Favorite Italian: Uncle John’s in Crawfordsville for Miss Lucille’s homemade ravioli and the oh-my-God, heart-attack-on-a-plate bread pudding.
Institutions? How about the Arlington?
1. I have several: First of all, seeing my cousin (Justin Moore) play there this February. He has worked so hard for the last 7 years, and has finally made the big time (had the #1 country single in Small Town USA a few months ago). Also enjoyed seeing Ingram Hill with 25 or so fraternity brothers and friends and then seeing Eric Church just because he is one of my favorites.
2. Georges has to be up there. In LR: Sticky Fingerz and the Ramba Room. In Hot Springs: the Big Chill, Maxine’s and Hawgs Pizza Pub. You won’t hear anyone famous at the Big Chill, but they have some quality folks come through there.
3. My favorite Italian restaurant in the state for years has been Cafe Pompeii on Central Avenue in Hot Springs… although I have heard it has changed hands and is not quite the same.
4. Either the Arlington or Buckstaff Bath House.
As you know, I did not go to UofA; however, I have enjoyed George’s a few times. Seeing the Cate Brothers there is one of the best live shows I have seen. In central Arkansas, The White Water Tavern with Wendy Austin and the Hot House Tomatoes in the old days along with Cagins’ would be good. Jaunita’s hearing the Gunbunnies was just about my most favorite.
Italian restaurant … there are too many for me to write down.
Anything Hot Springs, like above, Arlington or the Bath Houses. Maybe the cave up in northwest Arkansas. It has been the site of restaurants and live music. Some odd history in that place.
An interesting read about a place where I and my friends — and many, many other college students — drank a lot of beer and enjoyed the atmosphere of a college town, social gathering place. Dark, smoky, big, red, soft boothes, maximum comfort. There was a small room at the right rear of the main area at the far end of the bar with a tiny black and white teevee, where a few people could meet, drink beer, and watch “Gunsmoke,” or “Maverick.” There was another small room for same, off a hallway leading to the restrooms.
I don’t remember live music there at that time, as there was a juke box at the rear for “canned” music. When “Cowboy Ray” Thornton played there, I didn’t hear him, although I remember “Cowboy Ray.”

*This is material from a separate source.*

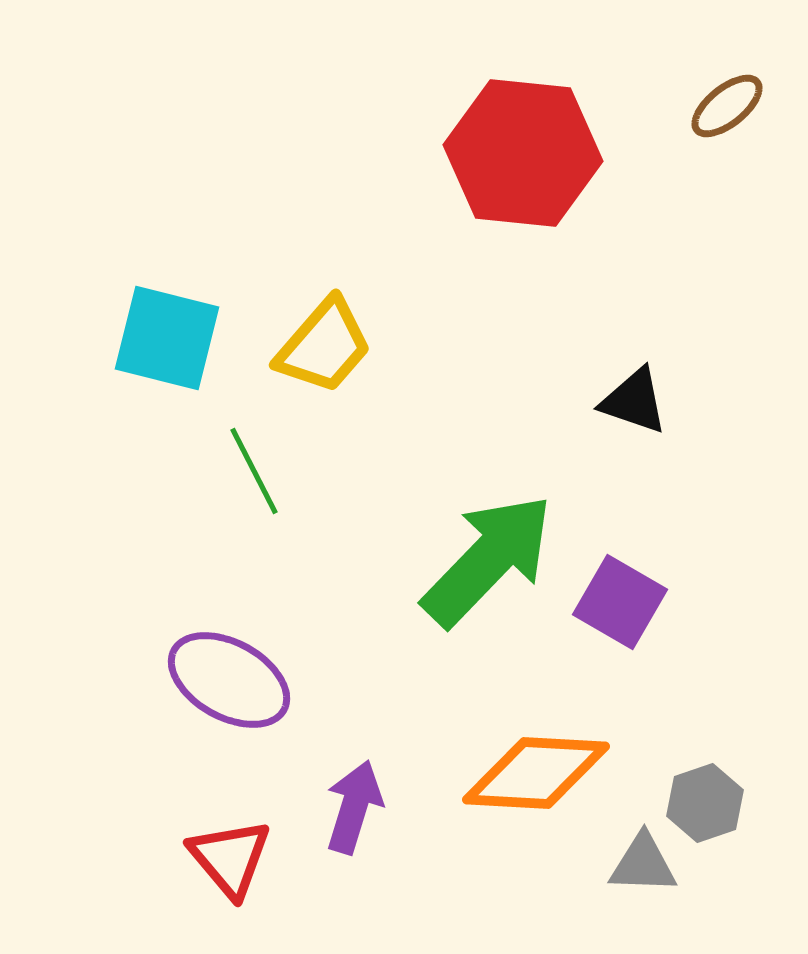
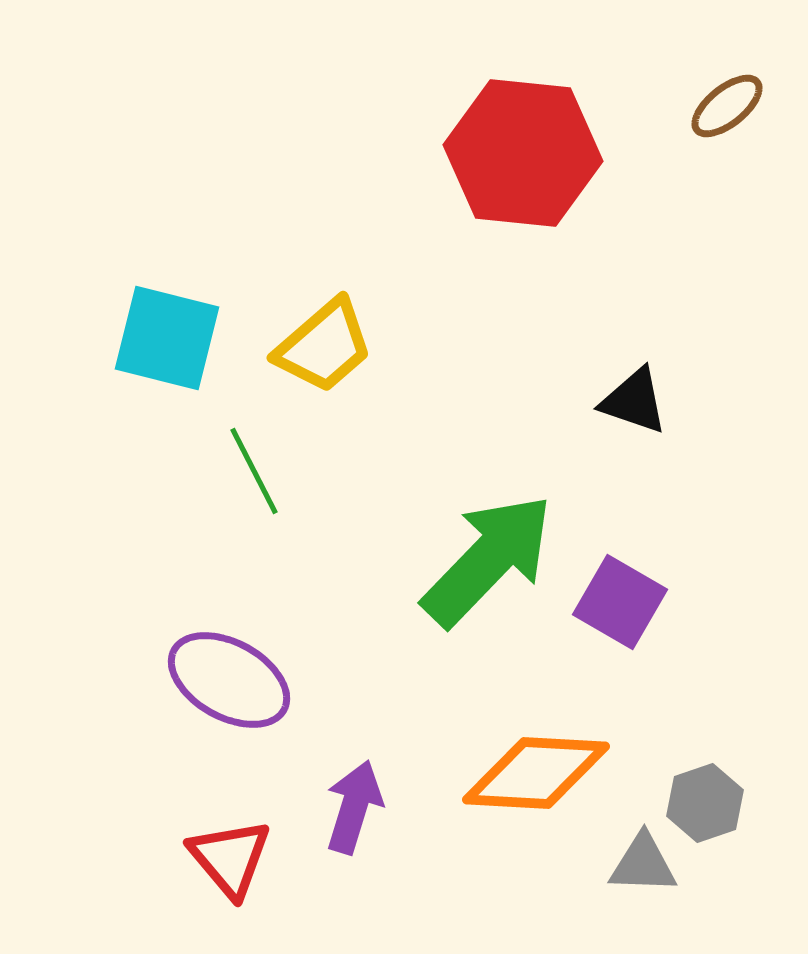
yellow trapezoid: rotated 8 degrees clockwise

I and my wife were passing through Fayetteville in the summer of 2005, and I was showing my wife where I went to school. It was my first visit since graduating from the U. of A. in Jan., 1962. We stopped on Dickson St. to see the “ol’ beer drinking place,” “George’s,” but as it was midday and closed, I could only look through the windows. Didn’t recognize the place other than the dimensions seemed the same. Appeared pretty “uptown,” from what I remembered. As they say, “Time changes everything.”
As for owners Joe and Mary Hinton, during the school year of 1959/’60, three of my buddies and I rented an old warehouse behind “George’s” that Joe had transformed into an apartment. One of the great saving graces of that unique apartment was it had a full sized pool table in the center of the living room, which added to our shirking our study duties, no end. Our address was George’s address, and each day, we went in and picked up our mail from Joe or Mary. They were very indulgent of us and the parties we threw in the warehouse apartment.
When they decided to tear down the warehouse apartment to enlarge their parking lot, we moved directly across the street to an apartement in the rear of the old western store, which they also owned. Either address, it was a simple matter to walk a few feet to “George’s,” go inside and pound down some beers.
As for the other questions, I moved to Los Angeles a few days after graduating so can’t comment on food, etc., but Joe and mary served Italian food, even when I was there.
Many great memories. From new to the old, I think I’d prefer the “old,” rather than the new. But then, I suppose I’m kinda old fashioned anyway. LOL.
“Hello,” and Best of Luck to anyone reading this who was there when I attended.